Une équipe de recherche a utilisé des techniques d’impression 3D avancées pour développer du verre de silice « sans frittage » à basse température. Ils ont converti des objets imprimés en 3D en structures de verre de silice à des températures bien inférieures au frittage traditionnel, offrant une voie prometteuse pour une fabrication du verre efficace et précise.
L’équipe a utilisé une résine à base de silsesquioxane oligomère polyhédrique (POSS) pour ce projet. Ces travaux sur la résine POSS ont des applications potentielles, notamment la production de dispositifs multi-échelles, comme les dispositifs microfluidiques et les composants optiques, ainsi que le traitement hybride avec les semi-conducteurs, les MEMS et les dispositifs photoniques.
« Le point clé est que la chimie des résines peut rendre l’impression 3D de verre de silice sans frittage à basse température pratique et évolutive en concevant une résine hybride organique-inorganique à faible viscosité avec une teneur en silice plus élevée », explique Shoji Maruo, professeur à la faculté d’ingénierie de l’Université nationale de YOKOHAMA.
Le frittage est un traitement thermique où les matériaux sont compactés et formés en une masse solide. Dans un processus sans frittage, la résine est convertie en sa forme solide finale sans recourir à des températures élevées. L’équipe a réduit le retrait de calcination à ~36 %, contre ~42 % dans les systèmes POSS antérieurs. Cela réduit la fissuration et la déformation et permet une conversion en silice transparente à ~650–700 °C en utilisant à la fois la polymérisation à deux photons haute résolution et la stéréolithographie à photon unique, moins coûteuse. L’adaptabilité de cette résine permet des ajustements de taille flexibles dans la production de dispositifs multi-échelles. De plus, elle maintient une haute précision, de l’échelle micronique aux dimensions macroscopiques.

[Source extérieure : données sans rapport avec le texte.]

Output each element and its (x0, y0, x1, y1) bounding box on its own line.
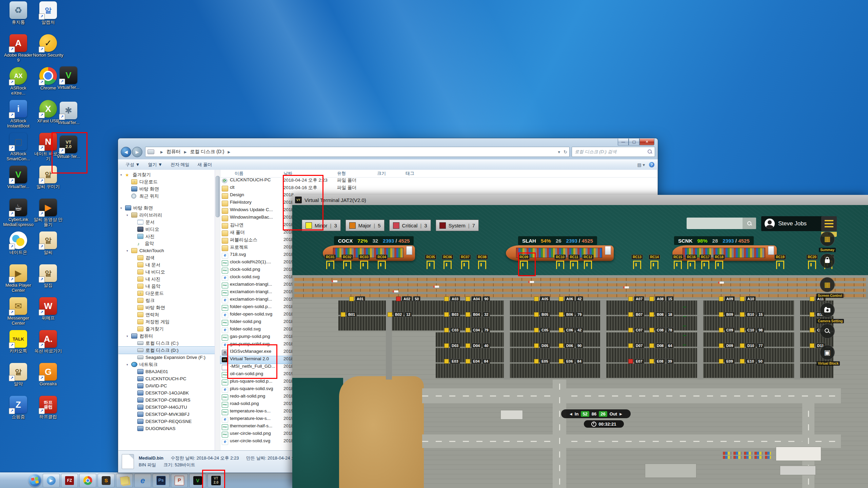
quay-crane[interactable]: RC01 (323, 253, 337, 269)
yard-block[interactable]: A08 15 (649, 296, 674, 302)
yard-block[interactable]: E08 39 (649, 359, 674, 364)
quay-crane[interactable]: RC04 (375, 253, 389, 269)
desktop-icon[interactable]: 알↗ 알씨 꾸미기 (33, 166, 64, 199)
expander-icon[interactable]: ▾ (126, 249, 131, 252)
desktop-icon[interactable]: 알↗ 알씨 (33, 231, 64, 264)
taskbar-button[interactable]: VT 2.0 (208, 474, 224, 487)
yard-block[interactable]: D09 (719, 343, 735, 348)
yard-block[interactable]: A05 (534, 296, 550, 302)
tree-item[interactable]: 연락처 (118, 311, 220, 318)
yard-block[interactable]: B03 (444, 312, 460, 317)
yard-block[interactable]: B05 (534, 312, 550, 317)
desktop-icon[interactable]: ☕↗ CyberLink MediaEspresso (3, 199, 34, 231)
map-tool-button[interactable] (816, 324, 838, 339)
expander-icon[interactable]: ▾ (120, 173, 125, 177)
desktop-icon[interactable]: W↗ 위메프 (33, 297, 64, 330)
address-bar[interactable]: ▶ 컴퓨터 ▶ 로컬 디스크 (D:) ▶ ▾↻ (145, 147, 570, 157)
tree-item[interactable]: CLICKNTOUCH-PC (118, 375, 220, 382)
yard-block[interactable]: B10 15 (740, 312, 764, 317)
toolbar-button[interactable]: 새 폴더 (194, 160, 216, 169)
quay-crane[interactable]: RC19 (773, 253, 787, 269)
yard-block[interactable]: A07 (628, 296, 644, 302)
yard-block[interactable]: B04 32 (466, 312, 490, 317)
right-arrow-icon[interactable]: ▶ (619, 412, 622, 416)
quay-crane[interactable]: RC17 (698, 253, 712, 269)
quay-crane[interactable]: RC08 (475, 253, 489, 269)
tree-item[interactable]: 바탕 화면 (118, 304, 220, 311)
column-header[interactable]: 크기 (377, 170, 386, 177)
quay-crane[interactable]: RC06 (441, 253, 454, 269)
quay-crane[interactable]: RC13 (630, 253, 644, 269)
alarm-filter-button[interactable]: Major | 5 (346, 220, 384, 231)
tree-item[interactable]: DESKTOP-C9EBURS (118, 396, 220, 404)
quay-crane[interactable]: RC16 (685, 253, 698, 269)
yard-block[interactable]: C07 (628, 327, 644, 333)
tree-item[interactable]: 내 비디오 (118, 268, 220, 276)
tree-item[interactable]: ▾ 즐겨찾기 (118, 171, 220, 178)
tree-item[interactable]: ▾ 컴퓨터 (118, 332, 220, 340)
left-arrow-icon[interactable]: ◀ (570, 412, 572, 416)
desktop-icon[interactable]: Z↗ 쇼핑줌 (3, 396, 34, 429)
taskbar-button[interactable]: ▶ (43, 474, 60, 487)
breadcrumb-local-disk-d[interactable]: 로컬 디스크 (D:) (190, 149, 224, 155)
ship-info-bar[interactable]: COCX 72% 32 2393 / 4525 (334, 236, 414, 245)
yard-block[interactable]: A09 (719, 296, 735, 302)
yard-block[interactable]: B08 18 (649, 312, 674, 317)
ship-info-bar[interactable]: SLAH 54% 26 2393 / 4525 (518, 236, 597, 245)
map-tool-button[interactable]: Summay (816, 231, 838, 252)
yard-block[interactable]: A02 50 (396, 296, 420, 302)
expander-icon[interactable]: ▾ (120, 206, 125, 210)
desktop-icon[interactable]: ▶↗ 알씨 동영상 만들기 (33, 199, 64, 231)
yard-block[interactable]: E06 84 (559, 359, 583, 364)
yard-block[interactable]: E07 (628, 359, 644, 364)
yard-block[interactable]: D07 (628, 343, 644, 348)
desktop-icon[interactable]: ✱↗ VirtualTer... (53, 102, 84, 135)
vt-search-button[interactable] (743, 218, 756, 229)
yard-block[interactable]: D08 64 (649, 343, 674, 348)
desktop-icon[interactable]: ▢↗ ASRock SmartCon... (3, 133, 34, 166)
tree-item[interactable]: Seagate Expansion Drive (F:) (118, 354, 220, 361)
back-button[interactable]: ◀ (121, 147, 131, 157)
column-header[interactable]: 태그 (406, 170, 414, 177)
quay-crane[interactable]: RC14 (648, 253, 661, 269)
yard-block[interactable]: D04 40 (466, 343, 490, 348)
yard-block[interactable]: D06 90 (559, 343, 583, 348)
quay-crane[interactable]: RC02 (340, 253, 354, 269)
yard-block[interactable]: E10 50 (740, 359, 764, 364)
yard-block[interactable]: C05 (534, 327, 550, 333)
desktop-icon[interactable]: ✓↗ Norton Security (33, 34, 64, 67)
desktop-icon[interactable]: ↗ 네이트온 (3, 231, 34, 264)
taskbar-button[interactable]: Ps (153, 474, 170, 487)
yard-block[interactable]: E05 (534, 359, 550, 364)
tree-item[interactable]: 내 사진 (118, 276, 220, 283)
tree-item[interactable]: 문서 (118, 219, 220, 226)
quay-crane[interactable]: RC12 (581, 253, 595, 269)
user-menu[interactable]: Steve Jobs (761, 216, 824, 231)
desktop-icon[interactable]: V↗ VirtualTer... (3, 166, 34, 199)
yard-block[interactable]: C04 79 (466, 327, 490, 333)
vt-search-input[interactable] (687, 218, 756, 229)
desktop-icon[interactable]: VT 2.0↗ Virtual-Ter... (53, 136, 84, 168)
tree-item[interactable]: 음악 (118, 240, 220, 247)
yard-block[interactable]: D03 (444, 343, 460, 348)
breadcrumb-computer[interactable]: 컴퓨터 (166, 149, 181, 155)
tree-item[interactable]: 즐겨찾기 (118, 325, 220, 332)
map-tool-button[interactable] (816, 253, 838, 268)
file-row[interactable]: clt 2018-04-16 오후 파일 폴더 (220, 185, 657, 192)
yard-block[interactable]: E03 (444, 359, 460, 364)
tree-item[interactable]: DESKTOP-MVK3BFJ (118, 411, 220, 418)
refresh-icon[interactable]: ↻ (564, 149, 567, 155)
close-button[interactable]: ✕ (639, 139, 654, 145)
yard-block[interactable]: A10 (740, 296, 756, 302)
taskbar-button[interactable]: S (98, 474, 115, 487)
view-options-icon[interactable]: ▤ ▾ (637, 162, 645, 167)
alarm-filter-button[interactable]: Minor | 3 (302, 220, 341, 231)
tree-item[interactable]: 바탕 화면 (118, 185, 220, 192)
tree-item[interactable]: DESKTOP-I44GJTU (118, 404, 220, 411)
alarm-filter-button[interactable]: System | 7 (436, 220, 479, 231)
yard-block[interactable]: B01 (341, 312, 357, 317)
yard-block[interactable]: E04 84 (466, 359, 490, 364)
desktop-icon[interactable]: ✉↗ Messenger Center (3, 297, 34, 330)
desktop-icon[interactable]: 알↗ 알약 (3, 363, 34, 396)
desktop-icon[interactable]: V↗ VirtualTer... (53, 66, 84, 99)
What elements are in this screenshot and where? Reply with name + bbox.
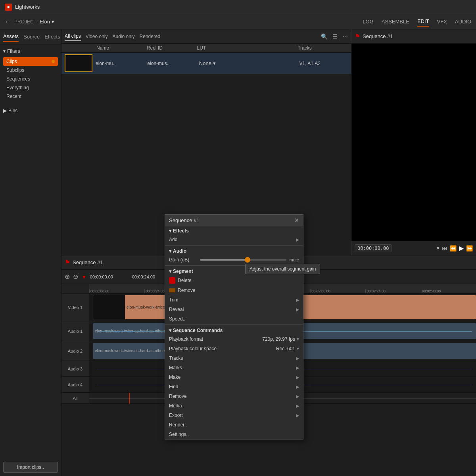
menu-bar-right: LOG ASSEMBLE EDIT VFX AUDIO (363, 17, 471, 27)
ctx-item-speed[interactable]: Speed.. (165, 314, 303, 324)
gain-slider[interactable] (200, 259, 286, 261)
bins-header[interactable]: ▶ Bins (3, 108, 58, 113)
play-button[interactable]: ▶ (459, 244, 464, 252)
remove-icon (169, 288, 175, 292)
ctx-item-colour-space[interactable]: Playback colour space Rec. 601 ▾ (165, 344, 303, 353)
cell-lut: None ▾ (199, 60, 296, 66)
ctx-item-reveal[interactable]: Reveal ▶ (165, 305, 303, 314)
list-view-icon[interactable]: ☰ (332, 33, 338, 40)
clip-tab-video[interactable]: Video only (86, 32, 108, 41)
track-audio4-label: Audio 4 (61, 377, 89, 392)
search-icon[interactable]: 🔍 (321, 33, 328, 40)
clip-tab-all[interactable]: All clips (65, 32, 81, 41)
playhead-marker: ▼ (81, 274, 87, 280)
ctx-item-find[interactable]: Find ▶ (165, 382, 303, 392)
menu-bar-left: ← PROJECT Elon ▾ (5, 18, 355, 25)
rewind-to-start-button[interactable]: ⏮ (442, 245, 447, 251)
app-name: Lightworks (15, 4, 40, 10)
context-menu: Sequence #1 ✕ ▾ Effects Add ▶ ▾ Audio Ga… (165, 214, 303, 440)
ctx-item-seq-remove[interactable]: Remove ▶ (165, 392, 303, 401)
delete-icon-area: Delete (169, 277, 192, 284)
menu-edit[interactable]: EDIT (417, 17, 429, 27)
table-header: Name Reel ID LUT Tracks (61, 44, 351, 53)
track-audio2-label: Audio 2 (61, 341, 89, 361)
filter-recent[interactable]: Recent (3, 92, 58, 101)
rewind-button[interactable]: ⏪ (450, 245, 457, 251)
arrow-icon: ▶ (296, 307, 299, 312)
ctx-item-trim[interactable]: Trim ▶ (165, 295, 303, 305)
zoom-out-button[interactable]: ⊖ (73, 273, 78, 280)
clip-tab-audio[interactable]: Audio only (113, 32, 135, 41)
ctx-item-export[interactable]: Export ▶ (165, 411, 303, 420)
playback-format-value: 720p, 29.97 fps ▾ (262, 336, 299, 342)
ctx-section-segment: ▾ Segment Delete Remove Trim ▶ Reveal ▶ … (165, 267, 303, 324)
gain-row: Gain (dB) mute (165, 255, 303, 265)
track-video1-label: Video 1 (61, 294, 89, 321)
fast-forward-button[interactable]: ⏩ (466, 245, 473, 251)
audio2-clip-label: elon-musk-work-twice-as-hard-as-others, … (93, 348, 174, 354)
table-row[interactable]: elon-mu.. elon-mus.. None ▾ V1, A1,A2 (61, 53, 351, 74)
ctx-item-tracks[interactable]: Tracks ▶ (165, 353, 303, 363)
timeline-title: Sequence #1 (73, 259, 103, 265)
chevron-down-icon: ▾ (297, 346, 299, 351)
preview-header: ⚑ Sequence #1 (351, 29, 476, 44)
ctx-item-media[interactable]: Media ▶ (165, 401, 303, 411)
clip-thumbnail (65, 54, 92, 72)
more-options-icon[interactable]: ⋯ (342, 33, 348, 40)
arrow-icon: ▶ (296, 403, 299, 409)
arrow-icon: ▶ (296, 413, 299, 418)
filter-everything[interactable]: Everything (3, 83, 58, 92)
ruler-mark-5: 00:02:24.00 (365, 289, 420, 293)
app-icon: ■ (5, 4, 12, 11)
chevron-down-icon: ▾ (3, 48, 6, 54)
gain-mute-button[interactable]: mute (290, 257, 299, 262)
import-clips-button[interactable]: Import clips.. (3, 462, 58, 473)
delete-icon (169, 277, 175, 284)
filters-header[interactable]: ▾ Filters (3, 48, 58, 54)
menu-vfx[interactable]: VFX (437, 17, 447, 26)
ctx-audio-header: ▾ Audio (165, 246, 303, 255)
tab-effects[interactable]: Effects (44, 32, 60, 41)
clip-browser-tabs: All clips Video only Audio only Rendered… (61, 29, 351, 44)
menu-log[interactable]: LOG (363, 17, 373, 26)
clip-tab-rendered[interactable]: Rendered (140, 32, 161, 41)
filter-sequences[interactable]: Sequences (3, 75, 58, 83)
ctx-item-marks[interactable]: Marks ▶ (165, 363, 303, 372)
arrow-icon: ▶ (296, 394, 299, 399)
ctx-section-sequence: ▾ Sequence Commands Playback format 720p… (165, 326, 303, 439)
ctx-item-delete[interactable]: Delete (165, 275, 303, 286)
filter-subclips[interactable]: Subclips (3, 66, 58, 75)
ruler-time-0: 00:00:00.00 (90, 274, 113, 279)
track-all-label: All (61, 393, 89, 403)
ctx-item-playback-format[interactable]: Playback format 720p, 29.97 fps ▾ (165, 334, 303, 344)
ctx-divider-1 (165, 245, 303, 246)
time-display[interactable]: 00:00:00.00 (355, 244, 392, 252)
ctx-item-render[interactable]: Render.. (165, 420, 303, 430)
zoom-in-button[interactable]: ⊕ (65, 273, 70, 280)
ruler-mark-6: 00:02:48.00 (421, 289, 476, 293)
gain-slider-thumb[interactable] (245, 257, 250, 263)
ctx-item-remove[interactable]: Remove (165, 286, 303, 295)
chevron-down-icon[interactable]: ▾ (213, 60, 216, 66)
chevron-down-icon: ▾ (169, 328, 171, 333)
menu-audio[interactable]: AUDIO (455, 17, 471, 26)
arrow-icon: ▶ (296, 298, 299, 303)
track-audio1-label: Audio 1 (61, 321, 89, 341)
tab-assets[interactable]: Assets (3, 32, 19, 42)
back-button[interactable]: ← (5, 18, 11, 25)
project-name[interactable]: Elon ▾ (40, 19, 54, 25)
context-menu-close-button[interactable]: ✕ (294, 217, 299, 223)
menu-assemble[interactable]: ASSEMBLE (382, 17, 409, 26)
tab-source[interactable]: Source (23, 32, 40, 41)
colour-space-value: Rec. 601 ▾ (276, 346, 299, 351)
ctx-item-settings[interactable]: Settings.. (165, 430, 303, 439)
ctx-item-make[interactable]: Make ▶ (165, 372, 303, 382)
ctx-section-effects: ▾ Effects Add ▶ (165, 226, 303, 244)
filter-clips[interactable]: Clips (3, 57, 58, 66)
chevron-down-icon: ▾ (169, 248, 171, 254)
arrow-icon: ▶ (296, 356, 299, 361)
ruler-mark-4: 00:02:00.00 (310, 289, 365, 293)
ctx-item-add[interactable]: Add ▶ (165, 235, 303, 244)
dropdown-arrow-icon[interactable]: ▾ (437, 245, 440, 251)
menu-bar: ← PROJECT Elon ▾ LOG ASSEMBLE EDIT VFX A… (0, 14, 476, 29)
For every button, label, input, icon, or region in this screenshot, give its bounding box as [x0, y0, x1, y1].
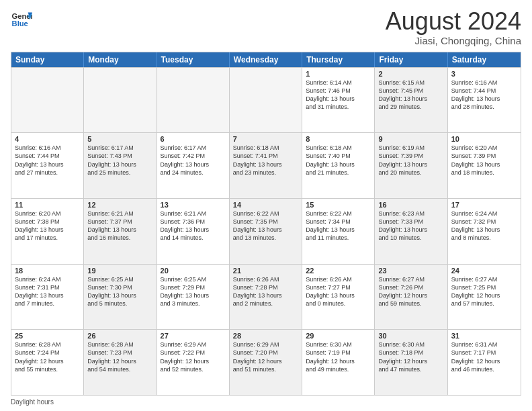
day-number: 26 — [87, 332, 152, 340]
day-number: 8 — [306, 135, 371, 143]
calendar-week-2: 4Sunrise: 6:16 AM Sunset: 7:44 PM Daylig… — [11, 132, 521, 198]
day-number: 31 — [451, 332, 517, 340]
calendar-day-14: 14Sunrise: 6:22 AM Sunset: 7:35 PM Dayli… — [230, 199, 302, 264]
calendar-day-4: 4Sunrise: 6:16 AM Sunset: 7:44 PM Daylig… — [11, 133, 84, 198]
day-info: Sunrise: 6:21 AM Sunset: 7:37 PM Dayligh… — [87, 210, 152, 242]
day-info: Sunrise: 6:19 AM Sunset: 7:39 PM Dayligh… — [378, 144, 443, 177]
calendar-day-28: 28Sunrise: 6:29 AM Sunset: 7:20 PM Dayli… — [230, 330, 302, 395]
header-day-wednesday: Wednesday — [230, 52, 302, 67]
day-info: Sunrise: 6:22 AM Sunset: 7:35 PM Dayligh… — [233, 210, 298, 242]
day-number: 28 — [233, 332, 298, 340]
title-block: August 2024 Jiasi, Chongqing, China — [386, 8, 521, 46]
day-number: 4 — [15, 135, 80, 143]
calendar-day-20: 20Sunrise: 6:25 AM Sunset: 7:29 PM Dayli… — [157, 265, 230, 330]
calendar-week-5: 25Sunrise: 6:28 AM Sunset: 7:24 PM Dayli… — [11, 329, 521, 395]
calendar-day-17: 17Sunrise: 6:24 AM Sunset: 7:32 PM Dayli… — [448, 199, 521, 264]
header-day-monday: Monday — [84, 52, 157, 67]
calendar-empty-cell — [11, 68, 84, 133]
day-info: Sunrise: 6:28 AM Sunset: 7:23 PM Dayligh… — [87, 340, 152, 373]
day-info: Sunrise: 6:30 AM Sunset: 7:18 PM Dayligh… — [378, 340, 443, 373]
logo: General Blue — [11, 8, 32, 30]
day-info: Sunrise: 6:20 AM Sunset: 7:38 PM Dayligh… — [15, 210, 80, 242]
calendar-day-26: 26Sunrise: 6:28 AM Sunset: 7:23 PM Dayli… — [84, 330, 157, 395]
day-number: 7 — [233, 135, 298, 143]
day-info: Sunrise: 6:18 AM Sunset: 7:40 PM Dayligh… — [306, 144, 371, 177]
day-number: 10 — [451, 135, 517, 143]
day-info: Sunrise: 6:16 AM Sunset: 7:44 PM Dayligh… — [451, 79, 517, 111]
day-info: Sunrise: 6:27 AM Sunset: 7:26 PM Dayligh… — [378, 275, 443, 308]
day-info: Sunrise: 6:22 AM Sunset: 7:34 PM Dayligh… — [306, 210, 371, 242]
day-number: 13 — [161, 201, 226, 209]
day-info: Sunrise: 6:30 AM Sunset: 7:19 PM Dayligh… — [306, 340, 371, 373]
calendar-week-3: 11Sunrise: 6:20 AM Sunset: 7:38 PM Dayli… — [11, 198, 521, 264]
day-info: Sunrise: 6:26 AM Sunset: 7:28 PM Dayligh… — [233, 275, 298, 308]
day-number: 17 — [451, 201, 517, 209]
day-info: Sunrise: 6:27 AM Sunset: 7:25 PM Dayligh… — [451, 275, 517, 308]
calendar-day-29: 29Sunrise: 6:30 AM Sunset: 7:19 PM Dayli… — [302, 330, 375, 395]
calendar-body: 1Sunrise: 6:14 AM Sunset: 7:46 PM Daylig… — [11, 67, 521, 395]
calendar-day-7: 7Sunrise: 6:18 AM Sunset: 7:41 PM Daylig… — [230, 133, 302, 198]
day-info: Sunrise: 6:23 AM Sunset: 7:33 PM Dayligh… — [378, 210, 443, 242]
day-number: 21 — [233, 267, 298, 275]
calendar-day-6: 6Sunrise: 6:17 AM Sunset: 7:42 PM Daylig… — [157, 133, 230, 198]
day-info: Sunrise: 6:17 AM Sunset: 7:42 PM Dayligh… — [161, 144, 226, 177]
header-day-saturday: Saturday — [448, 52, 521, 67]
calendar-day-1: 1Sunrise: 6:14 AM Sunset: 7:46 PM Daylig… — [302, 68, 375, 133]
svg-text:Blue: Blue — [12, 19, 28, 28]
page: General Blue August 2024 Jiasi, Chongqin… — [0, 0, 532, 411]
day-number: 18 — [15, 267, 80, 275]
main-title: August 2024 — [386, 8, 521, 35]
day-info: Sunrise: 6:15 AM Sunset: 7:45 PM Dayligh… — [378, 79, 443, 111]
day-number: 15 — [306, 201, 371, 209]
calendar-day-31: 31Sunrise: 6:31 AM Sunset: 7:17 PM Dayli… — [448, 330, 521, 395]
day-number: 5 — [87, 135, 152, 143]
day-number: 30 — [378, 332, 443, 340]
calendar-day-24: 24Sunrise: 6:27 AM Sunset: 7:25 PM Dayli… — [448, 265, 521, 330]
calendar-day-27: 27Sunrise: 6:29 AM Sunset: 7:22 PM Dayli… — [157, 330, 230, 395]
day-number: 27 — [161, 332, 226, 340]
day-number: 24 — [451, 267, 517, 275]
day-info: Sunrise: 6:26 AM Sunset: 7:27 PM Dayligh… — [306, 275, 371, 308]
calendar-day-21: 21Sunrise: 6:26 AM Sunset: 7:28 PM Dayli… — [230, 265, 302, 330]
day-number: 11 — [15, 201, 80, 209]
calendar-header-row: SundayMondayTuesdayWednesdayThursdayFrid… — [11, 52, 521, 67]
calendar-empty-cell — [230, 68, 302, 133]
day-number: 2 — [378, 70, 443, 78]
day-info: Sunrise: 6:31 AM Sunset: 7:17 PM Dayligh… — [451, 340, 517, 373]
calendar-day-22: 22Sunrise: 6:26 AM Sunset: 7:27 PM Dayli… — [302, 265, 375, 330]
calendar-day-12: 12Sunrise: 6:21 AM Sunset: 7:37 PM Dayli… — [84, 199, 157, 264]
day-info: Sunrise: 6:29 AM Sunset: 7:22 PM Dayligh… — [161, 340, 226, 373]
day-info: Sunrise: 6:16 AM Sunset: 7:44 PM Dayligh… — [15, 144, 80, 177]
day-info: Sunrise: 6:18 AM Sunset: 7:41 PM Dayligh… — [233, 144, 298, 177]
calendar-day-8: 8Sunrise: 6:18 AM Sunset: 7:40 PM Daylig… — [302, 133, 375, 198]
day-info: Sunrise: 6:29 AM Sunset: 7:20 PM Dayligh… — [233, 340, 298, 373]
calendar-day-15: 15Sunrise: 6:22 AM Sunset: 7:34 PM Dayli… — [302, 199, 375, 264]
logo-icon: General Blue — [11, 8, 32, 30]
calendar-day-18: 18Sunrise: 6:24 AM Sunset: 7:31 PM Dayli… — [11, 265, 84, 330]
day-info: Sunrise: 6:24 AM Sunset: 7:32 PM Dayligh… — [451, 210, 517, 242]
header: General Blue August 2024 Jiasi, Chongqin… — [11, 8, 521, 46]
day-number: 22 — [306, 267, 371, 275]
calendar-week-1: 1Sunrise: 6:14 AM Sunset: 7:46 PM Daylig… — [11, 67, 521, 133]
header-day-thursday: Thursday — [302, 52, 375, 67]
header-day-tuesday: Tuesday — [157, 52, 230, 67]
daylight-label: Daylight hours — [11, 398, 54, 406]
calendar-day-23: 23Sunrise: 6:27 AM Sunset: 7:26 PM Dayli… — [375, 265, 447, 330]
day-number: 9 — [378, 135, 443, 143]
day-info: Sunrise: 6:25 AM Sunset: 7:29 PM Dayligh… — [161, 275, 226, 308]
day-number: 16 — [378, 201, 443, 209]
day-info: Sunrise: 6:17 AM Sunset: 7:43 PM Dayligh… — [87, 144, 152, 177]
day-info: Sunrise: 6:20 AM Sunset: 7:39 PM Dayligh… — [451, 144, 517, 177]
calendar-day-3: 3Sunrise: 6:16 AM Sunset: 7:44 PM Daylig… — [448, 68, 521, 133]
day-number: 29 — [306, 332, 371, 340]
calendar-day-10: 10Sunrise: 6:20 AM Sunset: 7:39 PM Dayli… — [448, 133, 521, 198]
day-number: 14 — [233, 201, 298, 209]
day-number: 23 — [378, 267, 443, 275]
calendar-week-4: 18Sunrise: 6:24 AM Sunset: 7:31 PM Dayli… — [11, 264, 521, 330]
day-number: 6 — [161, 135, 226, 143]
day-number: 20 — [161, 267, 226, 275]
calendar-empty-cell — [157, 68, 230, 133]
day-info: Sunrise: 6:25 AM Sunset: 7:30 PM Dayligh… — [87, 275, 152, 308]
calendar-day-11: 11Sunrise: 6:20 AM Sunset: 7:38 PM Dayli… — [11, 199, 84, 264]
day-info: Sunrise: 6:24 AM Sunset: 7:31 PM Dayligh… — [15, 275, 80, 308]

Le verre est un matériau doté d’une excellente résistance à la chaleur, d’une grande durabilité et d’une transparence optique. Les avancées récentes de la technologie d’impression 3D ont permis la fabrication de formes complexes difficiles à réaliser avec les méthodes de formage traditionnelles comme le soufflage. En particulier, la stéréolithographie, une technique d’impression 3D du verre qui offre le plus haut niveau de précision de fabrication, devrait permettre la production de composants optiques à haute valeur ajoutée et de circuits microfluidiques. La stéréolithographie est capable d’une ultra-haute précision. Cependant, la fabrication de verre par stéréolithographie nécessite traditionnellement un processus post-traitement de frittage à des températures supérieures à 1000°C pour éliminer les composants organiques d’une encre de résine contenant des nanoparticules de silice et obtenir des structures de verre transparentes.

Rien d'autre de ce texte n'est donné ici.